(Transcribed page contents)
════
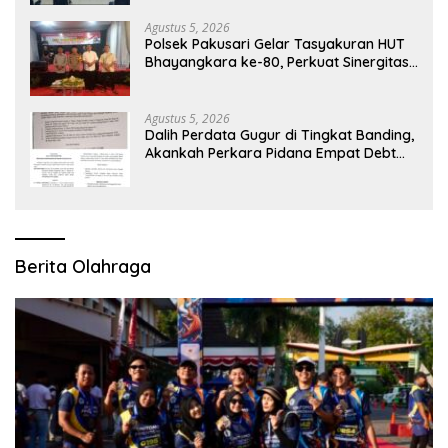
Aceh
Agustus 5, 2026
Polsek Pakusari Gelar Tasyakuran HUT
Bhayangkara ke-80, Perkuat Sinergitas
Muspika dan Masyarakat
Agustus 5, 2026
Dalih Perdata Gugur di Tingkat Banding,
Akankah Perkara Pidana Empat Debt
Collector Kini Berlanjut
Berita Olahraga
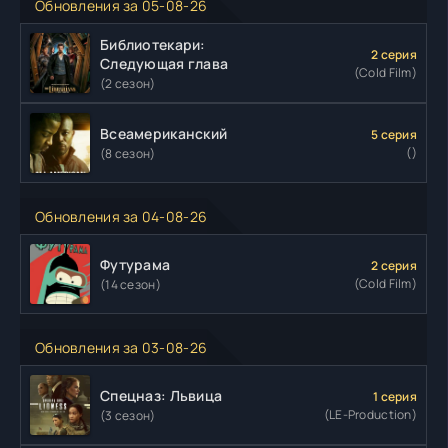
Обновления за 05-08-26
Библиотекари:
2 серия
Следующая глава
(Cold Film)
(2 сезон)
Всеамериканский
5 серия
()
(8 сезон)
Обновления за 04-08-26
Футурама
2 серия
(Cold Film)
(14 сезон)
Обновления за 03-08-26
Спецназ: Львица
1 серия
(LE-Production)
(3 сезон)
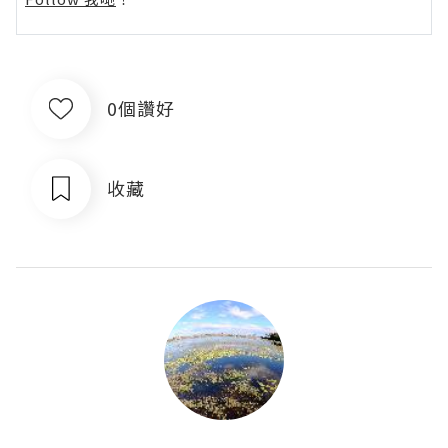
0個讚好
收藏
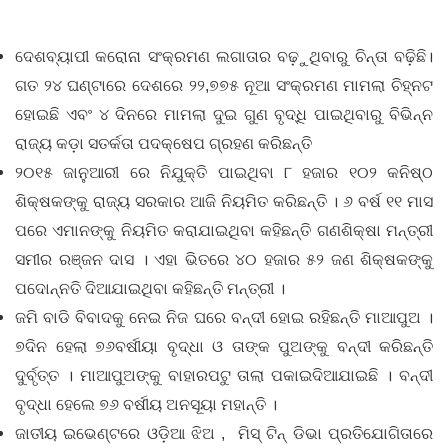
ଦେଶବ୍ୟାପୀ କରୋନା ସଂକ୍ରମଣ ଲଗାତାର ବଢ଼ୁଥିବାରୁ ଚିନ୍ତା ବଢ଼ିଛି।
ଗତ ୨୪ ଘଣ୍ଟାରେ ଦେଶରେ ୨୨,୭୭୫ ନୂଆ ସଂକ୍ରମଣ ମାମଲା ଚିହ୍ନଟ
ହୋଇଛି ଏବଂ ୪ ଦିନରେ ମାମଲା ଦୁଇ ଗୁଣ ବୃଦ୍ଧି ପାଇଥିବାରୁ ବିଭିନ୍ନ
ରାଜ୍ୟ କଡ଼ା ସତର୍କତା ପଦକ୍ଷେପ ଗ୍ରହଣ କରିଛନ୍ତି
୨୦୧୫ ଜାନୁଆରୀ ରେ ନିଯୁକ୍ତି ପାଇଥିବା ୮ ହଜାର ୧୦୨ କନିଷ୍ଠ
ଶିକ୍ଷକଙ୍କୁ ରାଜ୍ୟ ସରକାର ଆଜି ନିୟମିତ କରିଛନ୍ତି । ୬ ବର୍ଷ ୧୧ ମାସ
ପରେ ଏମାନଙ୍କୁ ନିୟମିତ କରାଯାଇଥିବା କହିଛନ୍ତି ଗଣଶିକ୍ଷା ମନ୍ତ୍ରୀ
ସମୀର ରଞ୍ଜନ ଦାସ । ଏହା ଭିତରେ ୪୦ ହଜାର ୫୨ ଜଣ ଶିକ୍ଷକଙ୍କୁ
ପଦୋନ୍ନତି ଦିଆଯାଇଥିବା କହିଛନ୍ତି ମନ୍ତ୍ରୀ ।
ଜମି ବାଡି ବିବାଦକୁ ନେଇ ନିଜ ଘରେ ବନ୍ଦୀ ହୋଇ ରହିଛନ୍ତି ମାଆପୁଅ ।
୭ଦିନ ହେଲା ୭୬ବର୍ଷୀୟା ବୃଦ୍ଧା ଓ ତାଙ୍କ ପୁଅଙ୍କୁ ବନ୍ଦୀ କରିଛନ୍ତି
ଦୁର୍ବୃତ୍ତ । ମାଆପୁଅଙ୍କୁ ବାହାରପଟୁ ତାଲା ପକାଇଦିଆଯାଇଛି । ବନ୍ଦୀ
ବୃଦ୍ଧା ହେଲେ ୭୬ ବର୍ଷୀୟ ଅନସୂୟା ମହାନ୍ତି ।
ଜାତୀୟ ଇଭେଣ୍ଟରେ ଓଡ଼ିଆ ଝିଅ , ମିସ୍ ଟିନ୍ ଡିଭା ପ୍ରତିଯୋଗିତାରେ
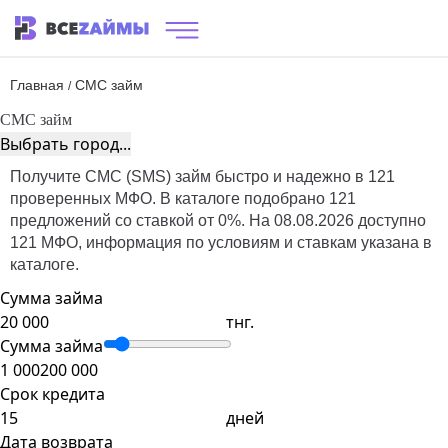
Главная
СМС займ
/
СМС займ
Выбрать город...
Получите СМС (SMS) займ быстро и надежно в 121
проверенных МФО. В каталоге подобрано 121
предложений со ставкой от 0%. На 08.08.2026 доступно
121 МФО, информация по условиям и ставкам указана в
каталоге.
Сумма займа
тнг.
Сумма займа
1 000
200 000
Срок кредита
дней
Дата возврата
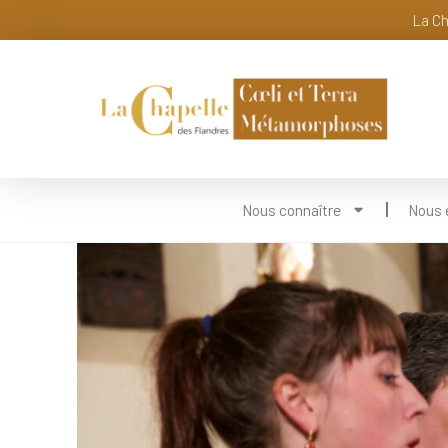
La Ch
Nous connaître
Nous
════
Work instruction
Without the pictures, return all the entries above exactly as they stand.

Written reply
Aceh
Agustus 5, 2026
Polsek Pakusari Gelar Tasyakuran HUT
Bhayangkara ke-80, Perkuat Sinergitas
Muspika dan Masyarakat
Agustus 5, 2026
Dalih Perdata Gugur di Tingkat Banding,
Akankah Perkara Pidana Empat Debt
Collector Kini Berlanjut
Berita Olahraga
Обновления за 05-08-26
Библиотекари:
2 серия
Следующая глава
(Cold Film)
(2 сезон)
Всеамериканский
5 серия
()
(8 сезон)
Обновления за 04-08-26
Футурама
2 серия
(Cold Film)
(14 сезон)
Обновления за 03-08-26
Спецназ: Львица
1 серия
(LE-Production)
(3 сезон)
0個讚好
收藏
ଦେଶବ୍ୟାପୀ କରୋନା ସଂକ୍ରମଣ ଲଗାତାର ବଢ଼ୁଥିବାରୁ ଚିନ୍ତା ବଢ଼ିଛି।
ଗତ ୨୪ ଘଣ୍ଟାରେ ଦେଶରେ ୨୨,୭୭୫ ନୂଆ ସଂକ୍ରମଣ ମାମଲା ଚିହ୍ନଟ
ହୋଇଛି ଏବଂ ୪ ଦିନରେ ମାମଲା ଦୁଇ ଗୁଣ ବୃଦ୍ଧି ପାଇଥିବାରୁ ବିଭିନ୍ନ
ରାଜ୍ୟ କଡ଼ା ସତର୍କତା ପଦକ୍ଷେପ ଗ୍ରହଣ କରିଛନ୍ତି
୨୦୧୫ ଜାନୁଆରୀ ରେ ନିଯୁକ୍ତି ପାଇଥିବା ୮ ହଜାର ୧୦୨ କନିଷ୍ଠ
ଶିକ୍ଷକଙ୍କୁ ରାଜ୍ୟ ସରକାର ଆଜି ନିୟମିତ କରିଛନ୍ତି । ୬ ବର୍ଷ ୧୧ ମାସ
ପରେ ଏମାନଙ୍କୁ ନିୟମିତ କରାଯାଇଥିବା କହିଛନ୍ତି ଗଣଶିକ୍ଷା ମନ୍ତ୍ରୀ
ସମୀର ରଞ୍ଜନ ଦାସ । ଏହା ଭିତରେ ୪୦ ହଜାର ୫୨ ଜଣ ଶିକ୍ଷକଙ୍କୁ
ପଦୋନ୍ନତି ଦିଆଯାଇଥିବା କହିଛନ୍ତି ମନ୍ତ୍ରୀ ।
ଜମି ବାଡି ବିବାଦକୁ ନେଇ ନିଜ ଘରେ ବନ୍ଦୀ ହୋଇ ରହିଛନ୍ତି ମାଆପୁଅ ।
୭ଦିନ ହେଲା ୭୬ବର୍ଷୀୟା ବୃଦ୍ଧା ଓ ତାଙ୍କ ପୁଅଙ୍କୁ ବନ୍ଦୀ କରିଛନ୍ତି
ଦୁର୍ବୃତ୍ତ । ମାଆପୁଅଙ୍କୁ ବାହାରପଟୁ ତାଲା ପକାଇଦିଆଯାଇଛି । ବନ୍ଦୀ
ବୃଦ୍ଧା ହେଲେ ୭୬ ବର୍ଷୀୟ ଅନସୂୟା ମହାନ୍ତି ।
ଜାତୀୟ ଇଭେଣ୍ଟରେ ଓଡ଼ିଆ ଝିଅ , ମିସ୍ ଟିନ୍ ଡିଭା ପ୍ରତିଯୋଗିତାରେ
Главная
СМС займ
/
СМС займ
Выбрать город...
Получите СМС (SMS) займ быстро и надежно в 121
проверенных МФО. В каталоге подобрано 121
предложений со ставкой от 0%. На 08.08.2026 доступно
121 МФО, информация по условиям и ставкам указана в
каталоге.
Сумма займа
тнг.
Сумма займа
1 000
200 000
Срок кредита
дней
Дата возврата
La Ch
Nous connaître
Nous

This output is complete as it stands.